Penetrating the Confusion
In addition to helping companies resolve conflicts and improve processes, agent-based simulation also represents an engine for innovation and creativity, as leaders can discover and grab hold of opportunities that even the cleverest analyst would never see.
Two years ago, Post Danmark, the Danish postal service, undertook a project to improve the efficiency of its “last mile” postal delivery routes. The planning of postal delivery routes faces countless conflicting constraints involving the physical placement and capacity of roads, patterns of mail demand, union work rules, and delivery time requirements for different categories of mail, such as priority post.
Working with Eurobios, Post Danmark developed an agent simulation to search for better delivery routes, looking for solutions that would lower costs or speed delivery time. The model quickly turned up routes that reduced the distance postal workers had to travel on the existing routes by 15 to 20 percent. The solution even forced the postal service’s planners to consider ideas they previously never would have entertained; for example, the simulation showed that optimum delivery routing required some paths to cross, an idea that human planners had dismissed as “obviously” unsuitable.
The model also helped settle another issue. Post Danmark offers priority postal delivery that is guaranteed to arrive before 10:00 a.m.; executives were toying with the idea of offering a 9:30 a.m. delivery to give customers better service. But to meet the earlier deadline, the model showed, Post Danmark would have had to add a significant number of extra postal carriers, and even then would likely have failed to meet its basic standards of performance. A change of one half-hour would seem minimal, yet the model revealed it would push the delivery into a complexity crisis, undermining its ability to cope.

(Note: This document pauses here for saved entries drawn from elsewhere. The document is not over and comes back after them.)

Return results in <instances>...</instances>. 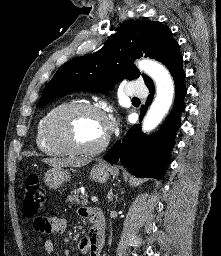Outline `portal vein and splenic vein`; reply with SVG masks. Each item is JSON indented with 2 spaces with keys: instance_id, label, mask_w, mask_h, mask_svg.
<instances>
[{
  "instance_id": "1",
  "label": "portal vein and splenic vein",
  "mask_w": 221,
  "mask_h": 256,
  "mask_svg": "<svg viewBox=\"0 0 221 256\" xmlns=\"http://www.w3.org/2000/svg\"><path fill=\"white\" fill-rule=\"evenodd\" d=\"M91 201L96 203V202H98V198L96 196H92L91 197Z\"/></svg>"
}]
</instances>
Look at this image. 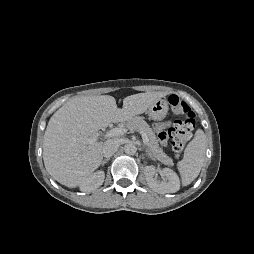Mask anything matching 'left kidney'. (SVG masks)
Listing matches in <instances>:
<instances>
[{
  "instance_id": "left-kidney-1",
  "label": "left kidney",
  "mask_w": 254,
  "mask_h": 254,
  "mask_svg": "<svg viewBox=\"0 0 254 254\" xmlns=\"http://www.w3.org/2000/svg\"><path fill=\"white\" fill-rule=\"evenodd\" d=\"M166 177L165 182H160L155 178L157 168L155 166H146L144 174L148 186L157 193H175L180 189V180L178 175L169 168H164L160 171Z\"/></svg>"
}]
</instances>
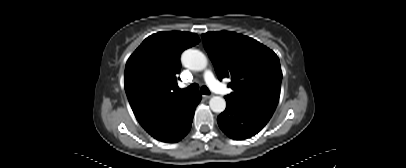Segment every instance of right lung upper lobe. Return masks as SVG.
<instances>
[{
  "instance_id": "obj_1",
  "label": "right lung upper lobe",
  "mask_w": 406,
  "mask_h": 168,
  "mask_svg": "<svg viewBox=\"0 0 406 168\" xmlns=\"http://www.w3.org/2000/svg\"><path fill=\"white\" fill-rule=\"evenodd\" d=\"M200 42L197 34L171 31L146 38L125 67V91L141 126L155 136L193 94L178 90L180 54Z\"/></svg>"
}]
</instances>
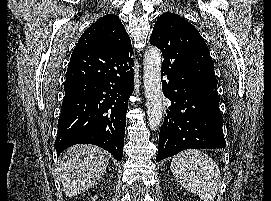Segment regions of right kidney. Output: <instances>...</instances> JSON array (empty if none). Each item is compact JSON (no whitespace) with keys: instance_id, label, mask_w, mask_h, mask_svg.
Here are the masks:
<instances>
[{"instance_id":"right-kidney-1","label":"right kidney","mask_w":271,"mask_h":201,"mask_svg":"<svg viewBox=\"0 0 271 201\" xmlns=\"http://www.w3.org/2000/svg\"><path fill=\"white\" fill-rule=\"evenodd\" d=\"M96 198H97V197L95 196L94 198H92V200L95 201Z\"/></svg>"}]
</instances>
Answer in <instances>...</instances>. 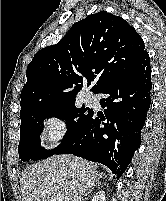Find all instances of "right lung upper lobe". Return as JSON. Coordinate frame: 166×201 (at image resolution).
Instances as JSON below:
<instances>
[{
    "label": "right lung upper lobe",
    "mask_w": 166,
    "mask_h": 201,
    "mask_svg": "<svg viewBox=\"0 0 166 201\" xmlns=\"http://www.w3.org/2000/svg\"><path fill=\"white\" fill-rule=\"evenodd\" d=\"M145 54L142 38L123 18L106 11L89 15L57 44L34 55L21 91L20 115L75 101L85 81L96 93Z\"/></svg>",
    "instance_id": "cb5924a9"
}]
</instances>
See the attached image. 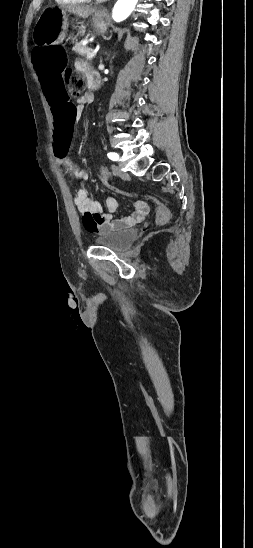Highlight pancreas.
<instances>
[{"instance_id":"pancreas-1","label":"pancreas","mask_w":253,"mask_h":548,"mask_svg":"<svg viewBox=\"0 0 253 548\" xmlns=\"http://www.w3.org/2000/svg\"><path fill=\"white\" fill-rule=\"evenodd\" d=\"M73 51L81 56H87L89 52L91 51L90 48L82 45V43H77L73 47Z\"/></svg>"}]
</instances>
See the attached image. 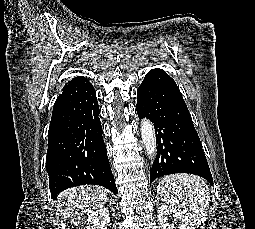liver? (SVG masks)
<instances>
[{
  "mask_svg": "<svg viewBox=\"0 0 255 229\" xmlns=\"http://www.w3.org/2000/svg\"><path fill=\"white\" fill-rule=\"evenodd\" d=\"M107 193L105 188L94 185L78 186L65 191L62 196L66 198L63 205L66 207L67 216H73L74 211L87 214L101 208L107 202Z\"/></svg>",
  "mask_w": 255,
  "mask_h": 229,
  "instance_id": "liver-1",
  "label": "liver"
}]
</instances>
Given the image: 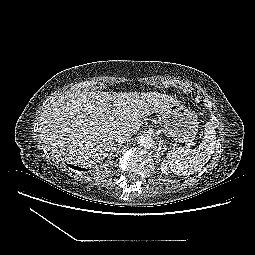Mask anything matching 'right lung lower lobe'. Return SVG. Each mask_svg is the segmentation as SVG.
<instances>
[{
	"label": "right lung lower lobe",
	"instance_id": "1",
	"mask_svg": "<svg viewBox=\"0 0 255 255\" xmlns=\"http://www.w3.org/2000/svg\"><path fill=\"white\" fill-rule=\"evenodd\" d=\"M71 168H73V169H76V170H81V171H84V170H86V169H84V168H80V167H76V166H73V165H69Z\"/></svg>",
	"mask_w": 255,
	"mask_h": 255
}]
</instances>
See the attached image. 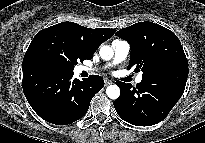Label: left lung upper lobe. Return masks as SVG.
Masks as SVG:
<instances>
[{
  "label": "left lung upper lobe",
  "instance_id": "5c2ea615",
  "mask_svg": "<svg viewBox=\"0 0 205 143\" xmlns=\"http://www.w3.org/2000/svg\"><path fill=\"white\" fill-rule=\"evenodd\" d=\"M116 35L130 44L128 67H135V72L142 70V77L170 69L188 70V61L180 40L161 25L138 22L120 29Z\"/></svg>",
  "mask_w": 205,
  "mask_h": 143
}]
</instances>
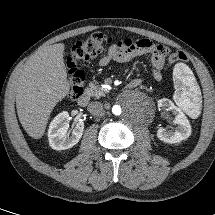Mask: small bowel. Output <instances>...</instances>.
<instances>
[{"label": "small bowel", "mask_w": 215, "mask_h": 215, "mask_svg": "<svg viewBox=\"0 0 215 215\" xmlns=\"http://www.w3.org/2000/svg\"><path fill=\"white\" fill-rule=\"evenodd\" d=\"M107 53L98 61L99 67H105L110 62L126 63L133 58L149 55L153 66L152 77L154 81L161 82L163 79L162 70L165 63L164 48L154 44L149 39L132 40L125 38L114 41L112 38L109 42Z\"/></svg>", "instance_id": "1"}]
</instances>
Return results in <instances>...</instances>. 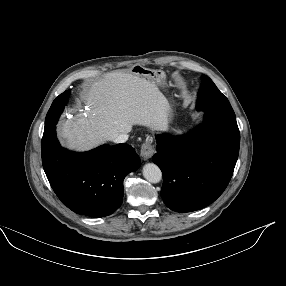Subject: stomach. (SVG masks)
<instances>
[{"label":"stomach","instance_id":"stomach-1","mask_svg":"<svg viewBox=\"0 0 286 286\" xmlns=\"http://www.w3.org/2000/svg\"><path fill=\"white\" fill-rule=\"evenodd\" d=\"M130 71L134 75H137L139 77L145 78V79L150 80V81H153L156 84H164L165 83L166 75L161 70H153V69L146 68L140 64H136L130 69ZM167 103H168V101H167ZM168 109H169L168 120H170L171 115H172V109H171V106L169 103H168Z\"/></svg>","mask_w":286,"mask_h":286}]
</instances>
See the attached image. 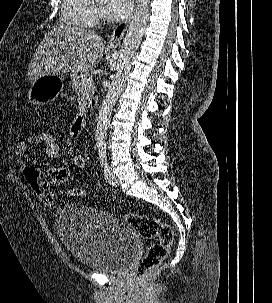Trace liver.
Here are the masks:
<instances>
[{"label": "liver", "instance_id": "1", "mask_svg": "<svg viewBox=\"0 0 272 303\" xmlns=\"http://www.w3.org/2000/svg\"><path fill=\"white\" fill-rule=\"evenodd\" d=\"M102 37L82 25H58L45 35L28 68L31 83L42 76L86 73L103 59Z\"/></svg>", "mask_w": 272, "mask_h": 303}]
</instances>
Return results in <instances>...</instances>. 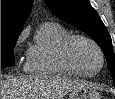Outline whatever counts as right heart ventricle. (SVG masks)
<instances>
[{"instance_id": "1", "label": "right heart ventricle", "mask_w": 115, "mask_h": 99, "mask_svg": "<svg viewBox=\"0 0 115 99\" xmlns=\"http://www.w3.org/2000/svg\"><path fill=\"white\" fill-rule=\"evenodd\" d=\"M71 33L55 22L43 23L36 34L35 43L29 48L25 70L39 76L75 75L64 62L61 48Z\"/></svg>"}]
</instances>
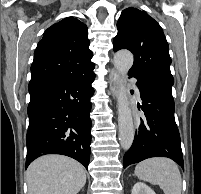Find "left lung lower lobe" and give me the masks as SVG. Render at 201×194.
Returning a JSON list of instances; mask_svg holds the SVG:
<instances>
[{"label":"left lung lower lobe","instance_id":"1","mask_svg":"<svg viewBox=\"0 0 201 194\" xmlns=\"http://www.w3.org/2000/svg\"><path fill=\"white\" fill-rule=\"evenodd\" d=\"M137 80L144 116L140 118L132 146L124 155L123 167L162 156L171 158L184 168L180 135L174 118L172 87L158 81Z\"/></svg>","mask_w":201,"mask_h":194}]
</instances>
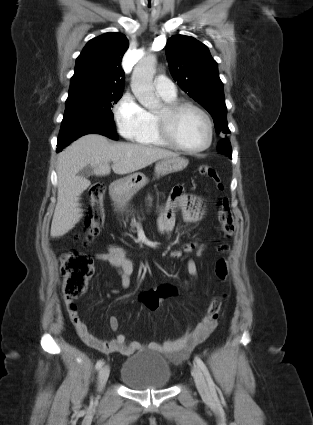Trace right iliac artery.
<instances>
[{
  "instance_id": "82829eb1",
  "label": "right iliac artery",
  "mask_w": 313,
  "mask_h": 425,
  "mask_svg": "<svg viewBox=\"0 0 313 425\" xmlns=\"http://www.w3.org/2000/svg\"><path fill=\"white\" fill-rule=\"evenodd\" d=\"M103 364H104L103 360L97 361V363H96V369L99 370L103 366Z\"/></svg>"
}]
</instances>
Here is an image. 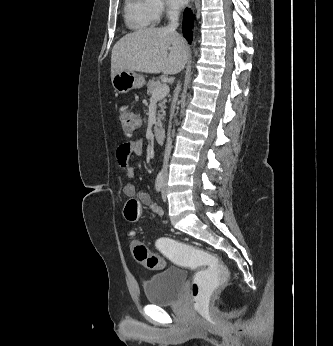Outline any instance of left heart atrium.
Listing matches in <instances>:
<instances>
[{"label":"left heart atrium","mask_w":333,"mask_h":346,"mask_svg":"<svg viewBox=\"0 0 333 346\" xmlns=\"http://www.w3.org/2000/svg\"><path fill=\"white\" fill-rule=\"evenodd\" d=\"M187 1L188 0H169V2L171 4H173L174 6H178V7L183 6L184 4H186Z\"/></svg>","instance_id":"39dd6f15"}]
</instances>
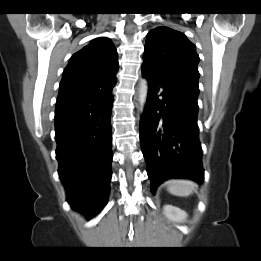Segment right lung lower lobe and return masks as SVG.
Instances as JSON below:
<instances>
[{"mask_svg": "<svg viewBox=\"0 0 261 261\" xmlns=\"http://www.w3.org/2000/svg\"><path fill=\"white\" fill-rule=\"evenodd\" d=\"M113 87L76 94L56 102L59 178L71 207L86 212L90 218L103 209L110 188Z\"/></svg>", "mask_w": 261, "mask_h": 261, "instance_id": "obj_1", "label": "right lung lower lobe"}]
</instances>
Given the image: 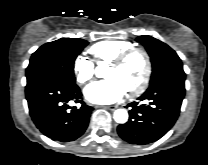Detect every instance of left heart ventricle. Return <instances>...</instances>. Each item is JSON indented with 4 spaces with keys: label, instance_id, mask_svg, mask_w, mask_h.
<instances>
[{
    "label": "left heart ventricle",
    "instance_id": "1",
    "mask_svg": "<svg viewBox=\"0 0 208 165\" xmlns=\"http://www.w3.org/2000/svg\"><path fill=\"white\" fill-rule=\"evenodd\" d=\"M145 61L141 54L129 57L120 67L109 66L106 71L107 78L117 79L126 92L137 86L144 76Z\"/></svg>",
    "mask_w": 208,
    "mask_h": 165
}]
</instances>
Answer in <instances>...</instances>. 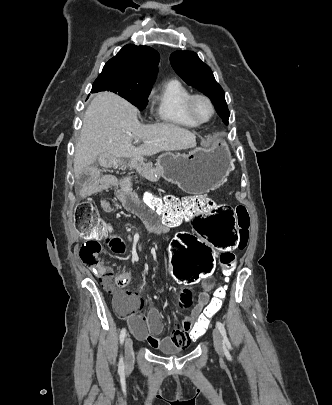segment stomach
<instances>
[{
	"label": "stomach",
	"mask_w": 332,
	"mask_h": 405,
	"mask_svg": "<svg viewBox=\"0 0 332 405\" xmlns=\"http://www.w3.org/2000/svg\"><path fill=\"white\" fill-rule=\"evenodd\" d=\"M228 147L221 143L211 150L197 148L188 154H161L155 170L189 194L206 193L219 186L231 169Z\"/></svg>",
	"instance_id": "0dacf381"
}]
</instances>
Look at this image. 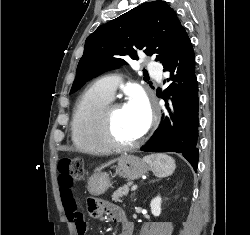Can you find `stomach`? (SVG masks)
<instances>
[{"label":"stomach","instance_id":"obj_1","mask_svg":"<svg viewBox=\"0 0 250 235\" xmlns=\"http://www.w3.org/2000/svg\"><path fill=\"white\" fill-rule=\"evenodd\" d=\"M148 170L145 161L134 155L125 154L118 160L116 174L127 179L136 180ZM111 186L110 177L107 173H96L88 182V191L91 195L104 194Z\"/></svg>","mask_w":250,"mask_h":235}]
</instances>
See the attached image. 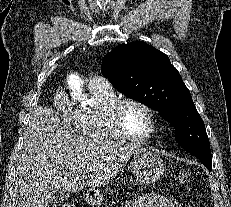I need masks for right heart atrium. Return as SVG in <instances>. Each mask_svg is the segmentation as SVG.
<instances>
[{
    "mask_svg": "<svg viewBox=\"0 0 231 207\" xmlns=\"http://www.w3.org/2000/svg\"><path fill=\"white\" fill-rule=\"evenodd\" d=\"M52 106L61 121L69 127H75L77 122V112H75L69 102L67 94L58 90L52 97Z\"/></svg>",
    "mask_w": 231,
    "mask_h": 207,
    "instance_id": "d8ad5b80",
    "label": "right heart atrium"
}]
</instances>
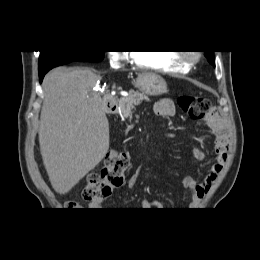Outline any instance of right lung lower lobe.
Returning <instances> with one entry per match:
<instances>
[{
	"instance_id": "1",
	"label": "right lung lower lobe",
	"mask_w": 260,
	"mask_h": 260,
	"mask_svg": "<svg viewBox=\"0 0 260 260\" xmlns=\"http://www.w3.org/2000/svg\"><path fill=\"white\" fill-rule=\"evenodd\" d=\"M46 73H47V72L39 73L40 82H42V80H43V78H44V76H45Z\"/></svg>"
}]
</instances>
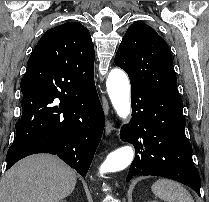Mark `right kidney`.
I'll return each instance as SVG.
<instances>
[{"instance_id":"obj_1","label":"right kidney","mask_w":209,"mask_h":202,"mask_svg":"<svg viewBox=\"0 0 209 202\" xmlns=\"http://www.w3.org/2000/svg\"><path fill=\"white\" fill-rule=\"evenodd\" d=\"M61 202H67L66 200H63V201H61Z\"/></svg>"}]
</instances>
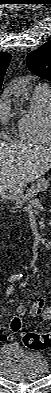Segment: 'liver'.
Returning a JSON list of instances; mask_svg holds the SVG:
<instances>
[{
    "label": "liver",
    "instance_id": "6515ba94",
    "mask_svg": "<svg viewBox=\"0 0 51 393\" xmlns=\"http://www.w3.org/2000/svg\"><path fill=\"white\" fill-rule=\"evenodd\" d=\"M51 168V148L0 142V192L12 193Z\"/></svg>",
    "mask_w": 51,
    "mask_h": 393
}]
</instances>
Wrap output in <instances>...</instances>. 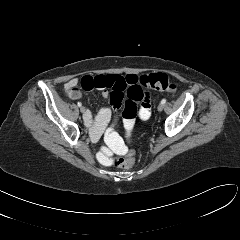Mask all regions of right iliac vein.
I'll list each match as a JSON object with an SVG mask.
<instances>
[{"mask_svg":"<svg viewBox=\"0 0 240 240\" xmlns=\"http://www.w3.org/2000/svg\"><path fill=\"white\" fill-rule=\"evenodd\" d=\"M80 111H81V113H85L86 108H85L84 106H81V107H80Z\"/></svg>","mask_w":240,"mask_h":240,"instance_id":"63e3f726","label":"right iliac vein"}]
</instances>
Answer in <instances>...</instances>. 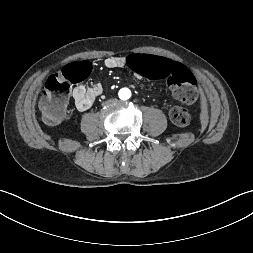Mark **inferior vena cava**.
<instances>
[{"label": "inferior vena cava", "mask_w": 253, "mask_h": 253, "mask_svg": "<svg viewBox=\"0 0 253 253\" xmlns=\"http://www.w3.org/2000/svg\"><path fill=\"white\" fill-rule=\"evenodd\" d=\"M117 102V99L115 97H112L111 99H108L107 101L106 100H103L101 102V105L103 107H106L107 105L108 106H111L112 104H115Z\"/></svg>", "instance_id": "obj_1"}]
</instances>
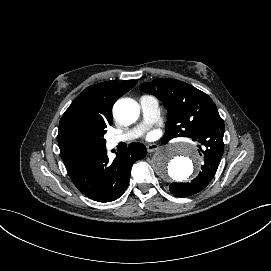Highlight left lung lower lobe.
<instances>
[{
  "label": "left lung lower lobe",
  "instance_id": "obj_1",
  "mask_svg": "<svg viewBox=\"0 0 271 271\" xmlns=\"http://www.w3.org/2000/svg\"><path fill=\"white\" fill-rule=\"evenodd\" d=\"M200 151L204 155L205 164L202 166V171L190 183H172L169 186L170 192L180 198L188 197L203 190L213 179L219 166L223 151L217 147H208Z\"/></svg>",
  "mask_w": 271,
  "mask_h": 271
}]
</instances>
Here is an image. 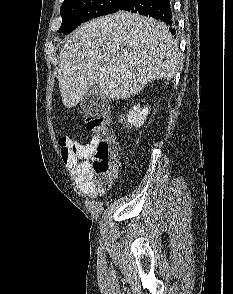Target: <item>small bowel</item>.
Returning <instances> with one entry per match:
<instances>
[{
	"label": "small bowel",
	"mask_w": 233,
	"mask_h": 294,
	"mask_svg": "<svg viewBox=\"0 0 233 294\" xmlns=\"http://www.w3.org/2000/svg\"><path fill=\"white\" fill-rule=\"evenodd\" d=\"M62 150L67 151L64 162L79 177L83 179V187L90 196H97L104 192L107 180L99 179L92 170L88 161L89 153L92 150V142L89 144H81L69 137H64L59 141Z\"/></svg>",
	"instance_id": "c3829d8e"
}]
</instances>
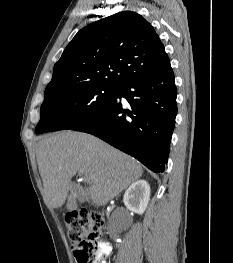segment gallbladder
<instances>
[{
	"label": "gallbladder",
	"mask_w": 233,
	"mask_h": 263,
	"mask_svg": "<svg viewBox=\"0 0 233 263\" xmlns=\"http://www.w3.org/2000/svg\"><path fill=\"white\" fill-rule=\"evenodd\" d=\"M72 192L75 193V197L70 195L68 202H67V210L73 211L77 208V201H76V194H80V190L77 186H72Z\"/></svg>",
	"instance_id": "1"
}]
</instances>
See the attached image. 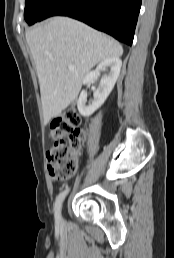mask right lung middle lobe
Masks as SVG:
<instances>
[{"instance_id":"obj_1","label":"right lung middle lobe","mask_w":174,"mask_h":258,"mask_svg":"<svg viewBox=\"0 0 174 258\" xmlns=\"http://www.w3.org/2000/svg\"><path fill=\"white\" fill-rule=\"evenodd\" d=\"M52 0H25L24 18L29 25L41 21Z\"/></svg>"}]
</instances>
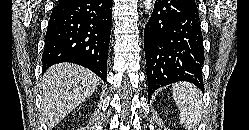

Advanced management of strategies for adaptive customization — the generation of profitable growth via “smart customization” — lies at the high end of business complexity. But even at the low end, in day-to-day operations and the routine organization of procedure, simulations can show companies surprising ways to improve their performance. In some cases, the right steps may even seem obviously wrong. Consider the experience of Munich-based Infineon Technologies, a major manufacturer of semiconductor chips, which recently discovered a way to increase the overall throughput of its production line.
For years, operations managers had been striving for higher line speeds, trying to push more chips through faster. This seemed the only way forward. But a detailed simulation of the process suggested that slower line speeds might be better. At high speeds, the expensive devices for handling the “wafers” on which chips are manufactured were unable to orchestrate the complex movement of thousands of wafers while still respecting the tight tolerances involved. Costly stoppages were the result. Slower, it turned out, was actually faster, as the line ran more smoothly.
Simulations helped the same pharmaceutical company that cured its “selfish team” syndrome to discover further opportunities to improve operational efficiency. The firm had organized research and development by groups with expertise in 22 distinct “functions,” from biochemistry to marketing, and each project drew on these functions when needed. But in moving past R&D and into the clinical trials required to bring a medical product to the market, all 22 functions had to be present at a series of meetings. Coordinating this activity so that each function could bring its expertise to bear on important strategic decisions led to serious delays. With the computer model, the company found that breaking trials into smaller and more manageable pieces would demand fewer such coordination activities and improve productivity, in principle, by as much as 80 percent. That was two years ago. Having followed the strategy, the company has in fact seen a 50 percent rise in productivity.